= Your goal =
Your answer must be an exact copy of the lines below, from the first through the one with "Проверка исправности нового", with no pictures.

= Records supplied =

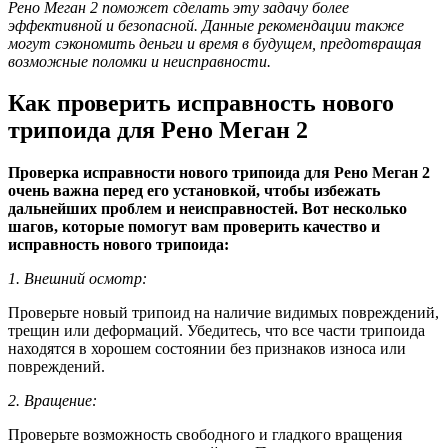
Рено Меган 2 поможет сделать эту задачу более
эффективной и безопасной. Данные рекомендации также
могут сэкономить деньги и время в будущем, предотвращая
возможные поломки и неисправности.
Как проверить исправность нового
трипоида для Рено Меган 2
Проверка исправности нового трипоида для Рено Меган 2
очень важна перед его установкой, чтобы избежать
дальнейших проблем и неисправностей. Вот несколько
шагов, которые помогут вам проверить качество и
исправность нового трипоида:
1. Внешний осмотр:
Проверьте новый трипоид на наличие видимых повреждений,
трещин или деформаций. Убедитесь, что все части трипоида
находятся в хорошем состоянии без признаков износа или
повреждений.
2. Вращение:
Проверьте возможность свободного и гладкого вращения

= The completed task =
Рено Меган 2 поможет сделать эту задачу более
эффективной и безопасной. Данные рекомендации также
могут сэкономить деньги и время в будущем, предотвращая
возможные поломки и неисправности.
Как проверить исправность нового
трипоида для Рено Меган 2
Проверка исправности нового трипоида для Рено Меган 2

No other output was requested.